It is clear that in the 20th and 21st centuries, terror has taken many forms. The most frequently publicised forms of terrorism in the western media are those in which guns and bombs are used by against civilian and military targets. However, roadside bombs, suicide bombers, armed attacks upon defenceless victims by organised male-dominated gangs, groups or sects are but one kind of mechanised form of terror inflicted upon numerous communities throughout the world. But we should not overlook the fact there is undoubtedly another form of organised terror which is far more sophisticated and widespread and is equally as ruthless as the former.
This second form is state organised terror. Using special state-funded armed bodies of men (overt and covert) and wielding the most sophisticated armaments available, the men in charge of state forces – of practically every modern state in existence – routinely conduct acts of terror. They do so on all those (internally or externally) who they define as being against the states (ie their own elite ) interests. This constitutes a huge global industry of terror. Then there is a third form of terror which is not necessarily an organised form, but of course it can be. This latter is the personal terror socially or domestically inflicted – mainly upon women – by individual men or groups of men.

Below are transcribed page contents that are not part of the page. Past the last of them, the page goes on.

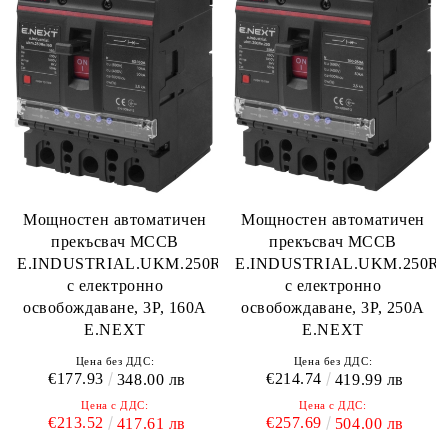
Мощностен автоматичен
Мощностен автоматичен
прекъсвач MCCB
прекъсвач MCCB
E.INDUSTRIAL.UKM.250Re
E.INDUSTRIAL.UKM.250Re.160
с електронно
с електронно
освобождаване, 3P, 250A
освобождаване, 3P, 160A
E.NEXT
E.NEXT
Цена без ДДС:
Цена без ДДС:
€214.74
€177.93
419.99 лв
348.00 лв
Цена с ДДС:
Цена с ДДС:
€257.69
€213.52
504.00 лв
417.61 лв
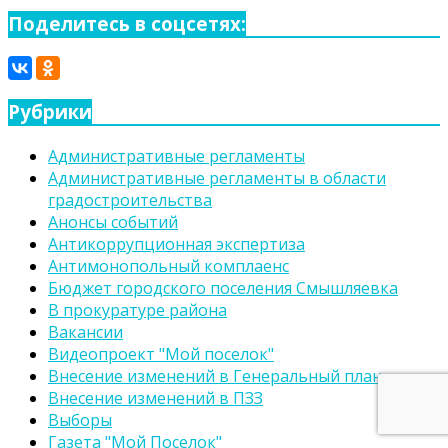
для:
Поделитесь в соцсетях:
Рубрики
Административные регламенты
Административные регламенты в области
градостроительства
Анонсы событий
Антикоррупционная экспертиза
Антимонопольный комплаенс
Бюджет городского поселения Смышляевка
В прокуратуре района
Вакансии
Видеопроект "Мой поселок"
Внесение изменений в Генеральный план
Внесение изменений в ПЗЗ
Выборы
Газета "Мой Поселок"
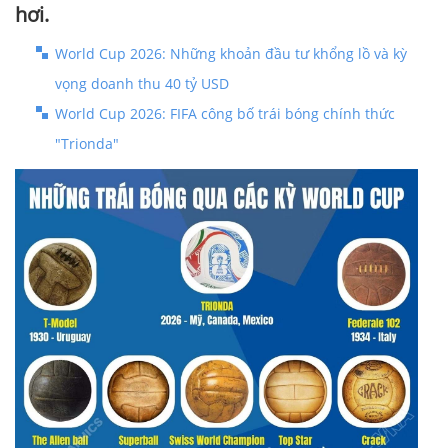
hơi.
World Cup 2026: Những khoản đầu tư khổng lồ và kỳ
vọng doanh thu 40 tỷ USD
World Cup 2026: FIFA công bố trái bóng chính thức
"Trionda"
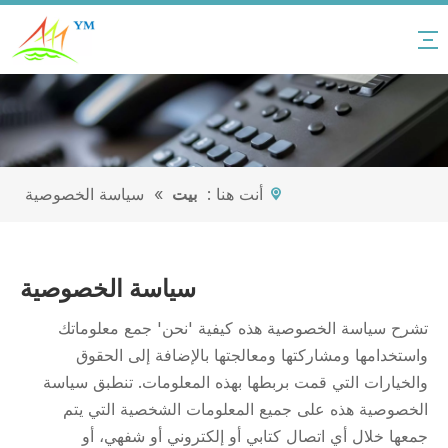
أنت هنا :
بيت
»
سياسة الخصوصية
سياسة الخصوصية
تشرح سياسة الخصوصية هذه كيفية 'نحن' جمع معلوماتك
واستخدامها ومشاركتها ومعالجتها بالإضافة إلى الحقوق
والخيارات التي قمت بربطها بهذه المعلومات. تنطبق سياسة
الخصوصية هذه على جميع المعلومات الشخصية التي يتم
جمعها خلال أي اتصال كتابي أو إلكتروني أو شفهي، أو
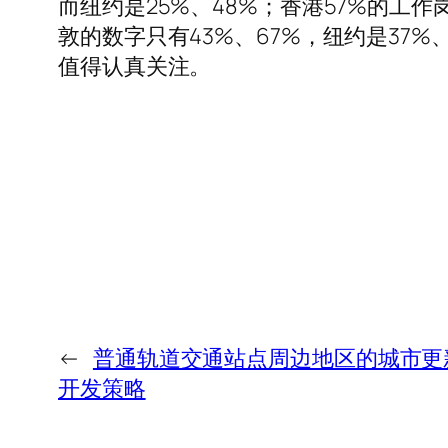
而纽约是25%、48%；香港57%的工
敦的数字只有43%、67%，纽约是37
值得认真关注。
←
普通轨道交通站点周边地区的城市更
开发策略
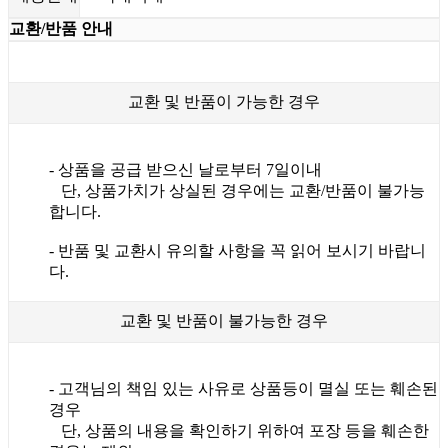
교환/반품 안내
교환 및 반품이 가능한 경우
- 상품을 공급 받으신 날로부터 7일이내
단, 상품가치가 상실된 경우에는 교환/반품이 불가능
합니다.
- 반품 및 교환시 유의할 사항을 꼭 읽어 보시기 바랍니
다.
교환 및 반품이 불가능한 경우
- 고객님의 책임 있는 사유로 상품등이 멸실 또는 훼손된
경우
단, 상품의 내용을 확인하기 위하여 포장 등을 훼손한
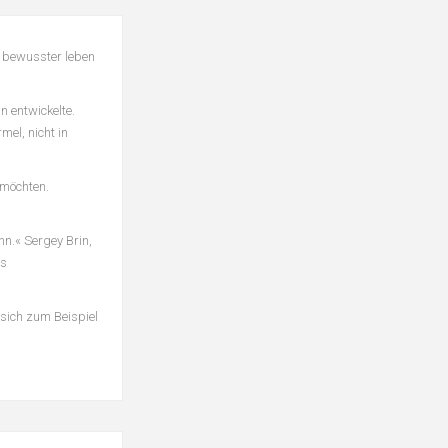
d bewusster leben
n entwickelte.
el, nicht in
 möchten.
nn.« Sergey Brin,
es
 sich zum Beispiel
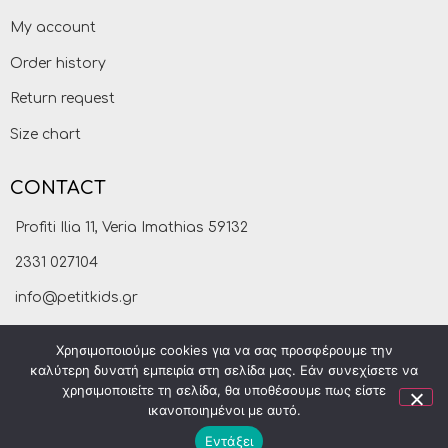
My account
Order history
Return request
Size chart
CONTACT
Profiti Ilia 11, Veria Imathias 59132
2331 027104
info@petitkids.gr
Χρησιμοποιούμε cookies για να σας προσφέρουμε την
καλύτερη δυνατή εμπειρία στη σελίδα μας. Εάν συνεχίσετε να
χρησιμοποιείτε τη σελίδα, θα υποθέσουμε πως είστε
ικανοποιημένοι με αυτό.
Εντάξει
Petitkids © 2021
made by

It is clear that if we critically consider all three sources and forms of terror we find they all emanate from men in positions of power or seeking to achieve power over others. In other words, all three sources of terror are simply the ultimate demonstration of embedded patriarchal cultural forms and the associated assumptions emanating from these. Viewed holistically it is clear that male ‘terror’ and ‘terrorism’ is not just a peripheral or exceptional manifestation on the fringes of modern society, as many like to claim.
On the contrary, patriarchal oppression and terror still permeate the entire fabric of the modern world. Inflicting acts of terror are merely the extreme manifestations of the patriarchal mode of social control inherited from earlier modes of production. Yet strangely, patriarchy – as a whole – and its attendant assumptions and actions (the actual source of terror) remains largely unchallenged by men and sadly – as yet – by the majority of women. The last challenge against patriarchy, the feminist movement of the 20th century, was marginalised and rejected by the left and mainly restricted itself to equal opportunities reforms.
1. State organisational forms of patriarchal oppression and terror.
It is a recorded fact that all states past and present, have been dominated by men, even when the occasional female figurehead has been selected by the ‘king-making’ or ‘president choosing’ male oligarchs. The occasional Queen or female Prime Minister, has not so much as ruffled a miniscule feather on the elite patriarchal birds of prey which circle a wide range of communities in search of their next victims. In order to maintain this ‘unnatural’ state of affairs, these elite men have been forced to recruit and employ specialist armed bodies of men in order to protect their lives and their systems.
An integral part of the job description of these armed bodies of men is to threaten to inflict physical harm upon those individuals and communities who say they will not conform and to actually inflict it when they do not. In extreme cases the harm they inflict is intentionally disproportional to any infringement committed, so as to be a vivid and horrifying ‘lesson’ to obey in future. History is littered with garrotting, crucifying, impaling, burning, drowning, chopping off heads and limbs. Modernity has its own new forms of terror.
Public and private forms of extreme torture have all been used by elite males to inflict terror upon their communities – and against non-conforming women in particular. Hence these forms along with large-scale wars and massacres dating from the Persian and Greek periods of antiquity, have continued throughout the ages. Continuing through the Empires of Rome and Islam, the Crusades of the Middle Ages, and on to the colonialist and Imperialist wars, and invasions of the 18th, 19th and 20th centuries, patriarchy has wielded the sword and the stick.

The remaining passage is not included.